The opposing force of a spring. Higher values reduce the bounciness of the spring.

spring({ damping: 100 })

mass

Default: 1

mass affects the inertia of a value. Higher values will be slower to start moving and slower to stop.

spring({ mass: 2 })

restSpeed

Default: 2, or 0.05 for scale

A speed (in absolute units per second) below which the spring animation is considered finished.

spring({ restSpeed: 1 })

restDistance

Default: 0.5 or 0.01for scale

A distance from the animation target, below which the spring animation is considered finished.

spring({ restDistance: 0.1 })

velocity

Default: 0 or the value's current velocity

The velocity (in units per second) at which to start the spring animation.
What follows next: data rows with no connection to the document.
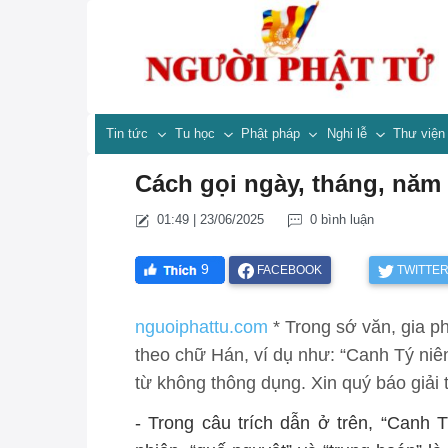
Tin tức
Tu học
Phật pháp
Nghi lễ
Thư việ
Cách gọi ngày, tháng, năm
01:49 | 23/06/2025
0 bình luận
9
FACEBOOK
TWITTE
nguoiphattu.com
* Trong sớ văn, gia ph
theo chữ Hán, ví dụ như: “Canh Tý niê
từ không thông dụng. Xin quý báo giải
- Trong câu trích dẫn ở trên, “Canh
spring({ velocity: 1000 })

Limitations

There are currently some limitations with the spring easing.

Duration

Springs with damping: 0 can last an infinite amount of time, but the Web Animations API needs a finite duration. So springs currently max out at 10 seconds (which is more than long enough for the vast majority of UI animations).
Increase damping relative to stiffness to decrease the duration of your animation.

Timeline keyframes

spring is supported in timeline but independent transforms must be defined with start and end keyframes: { x: [0, 100] }.

No hardware acceleration

spring only works with independent transforms, which are not yet hardware accelerated in browsers.